Economic constraints are arguably the most crucial stumbling blocks in the way of a comprehensive judicial overhaul
When the Supreme Court of Pakistan recently took exception to the inordinate delays in the adjudication of graft cases by the National Accountability Bureau, it raised fundamental questions about the efficiency of the judicial institution in Pakistan.
A recently published Rule of Law Index 2020 by the World Justice Project only lent credence to the widespread perceptions about the state of judicial affairs in the country. Out of 128 countries analysed in the report, Pakistan ranked 120th. The eight countries which lagged behind Pakistan were Bolivia, Afghanistan, Mauritania, Cameroon, Egypt, Democratic Republic of Congo, Cambodia, and Venezuela. Denmark, Norway, and Finland topped the Index.
Like Pakistan’s unenviable position in the global ranking, its poor standing in the region also highlights the need to do some serious soul-searching. Pakistan is ranked 5th among six countries in South Asia. It is ranked 25th among 30 countries classified as a low-income group.
It may be noted that Pakistan has been virtually locked up at the bottom of the index and that its pathetic performance in this regard is not specific to the PTI government.
The Rule of Law Index aggregates information about eight factors and several sub-factors.
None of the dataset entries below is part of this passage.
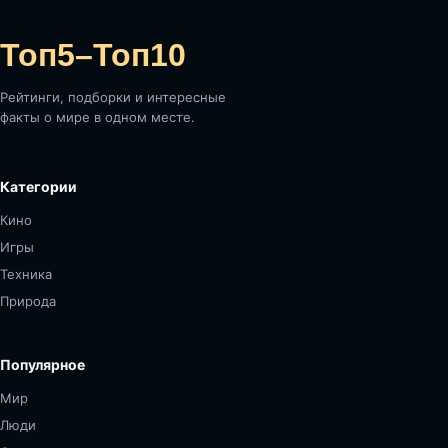
Топ5–Топ10
Рейтинги, подборки и интересные
факты о мире в одном месте.
Категории
Кино
Игры
Техника
Природа
Популярное
Мир
Люди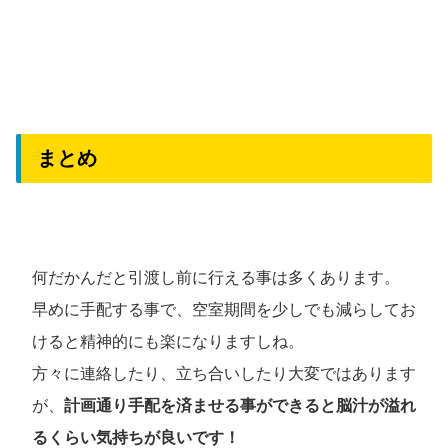
まとめ
何だかんだと引渡し前に行える事は多くあります。
早めに手配する事で、空室期間を少しでも減らしてお
けると精神的にも楽になりますしね。
方々に連絡したり、立ち合いしたり大変ではあります
が、
計画通り手配を済ませる事ができると脳汁が溢れ
るくらい気持ちが良いです！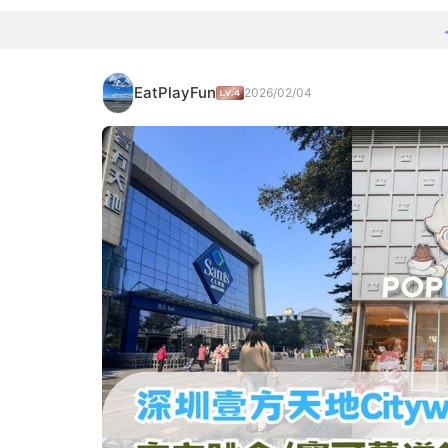
EatPlayFun
2026/02/04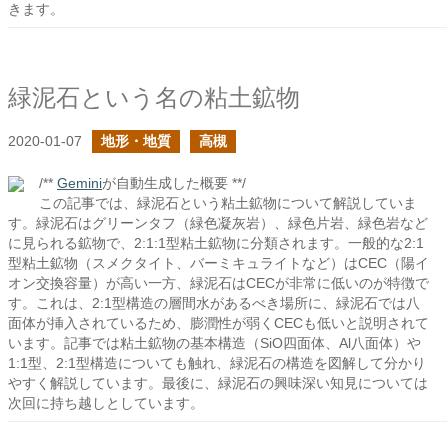
きます。
緑泥石という名の粘土鉱物
2020-01-07
地形・地質
高槻
/**
Gemini
が自動生成した概要 **/
この記事では、緑泥石という粘土鉱物について解説していま
す。緑泥石はグリーンタフ（緑色凝灰岩）、緑色片岩、緑色岩など
に見られる鉱物で、2:1:1型粘土鉱物に分類されます。一般的な2:1
型粘土鉱物（スメクタイト、バーミキュライトなど）はCEC（陽イ
オン交換容量）が高い一方、緑泥石はCECが非常に低いのが特徴で
す。これは、2:1型構造の層間水があるべき場所に、緑泥石では八
面体が挿入されているため、膨潤性が弱くCECも低いと説明されて
います。記事では粘土鉱物の基本構造（SiO四面体、Al八面体）や
1:1型、2:1型構造についても触れ、緑泥石の構造を図解して分かり
やすく解説しています。最後に、緑泥石の興味深い知見については
次回に持ち越しとしています。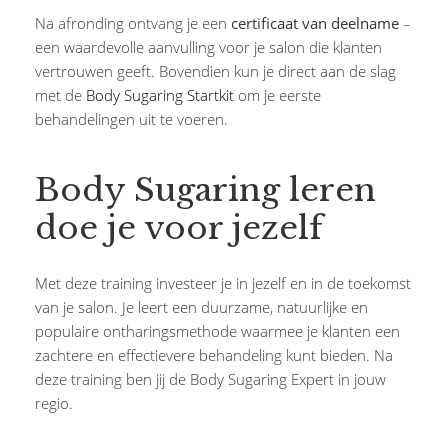
Na afronding ontvang je een
certificaat van deelname
–
een waardevolle aanvulling voor je salon die klanten
vertrouwen geeft. Bovendien kun je direct aan de slag
met de
Body Sugaring Startkit
om je eerste
behandelingen uit te voeren.
Body Sugaring leren
doe je voor jezelf
Met deze training investeer je in jezelf en in de toekomst
van je salon. Je leert een duurzame, natuurlijke en
populaire ontharingsmethode waarmee je klanten een
zachtere en effectievere behandeling kunt bieden. Na
deze training ben jij de Body Sugaring Expert in jouw
regio.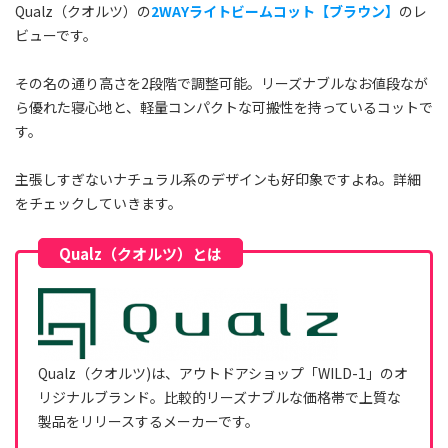
Qualz（クオルツ）の
2WAYライトビームコット【ブラウン】
のレ
ビューです。
その名の通り高さを2段階で調整可能。リーズナブルなお値段なが
ら優れた寝心地と、軽量コンパクトな可搬性を持っているコットで
す。
主張しすぎないナチュラル系のデザインも好印象ですよね。詳細
をチェックしていきます。
Qualz（クオルツ)は、アウトドアショップ「WILD-1」のオ
リジナルブランド。比較的リーズナブルな価格帯で上質な
製品をリリースするメーカーです。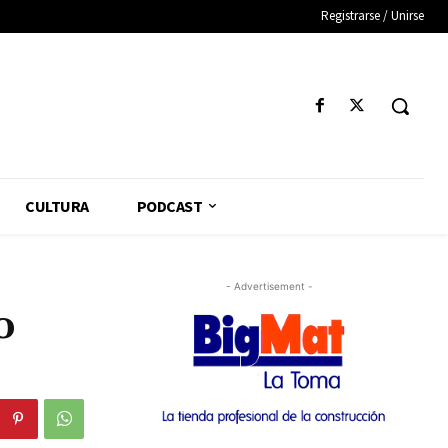
Registrarse / Unirse
CULTURA
PODCAST
- Advertisement -
o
To minimize biases in the data, the World Justice Project collects data from a representative sample of the general population and the legal experts. Each of the identified factors contributes to the construction of the index. A brief description of the eight factors and the subfactors associated with those may help understand the nature of the institutional problems in Pakistan.
The first factor relates to the constraints on government powers. It asks if the government powers are limited by the legislature and judiciary. If the government officials are sanctioned for misconduct, and if independent media, civil society organisations, political parties, and individuals are free to report and comment on government policies without fear of retaliation.
The second factor is the absence of corruption. It measures the degree to which government officials in the Executive, Judiciary, Police/Military, and Legislative branches of the state use public office for private gains. Misconduct by public officials may involve bribery, award of contracts through shady deals and embezzlement.
This component also measures whether judges and judicial officials refrain from soliciting and accepting bribes to perform duties or expedite processes and whether the judiciary and judicial rulings are free of improper influence by the government, private interests and criminal organizations. It also measures whether members of the legislature refrain from soliciting or accepting bribes or other inducements in exchange for political favours or favourable votes on legislation.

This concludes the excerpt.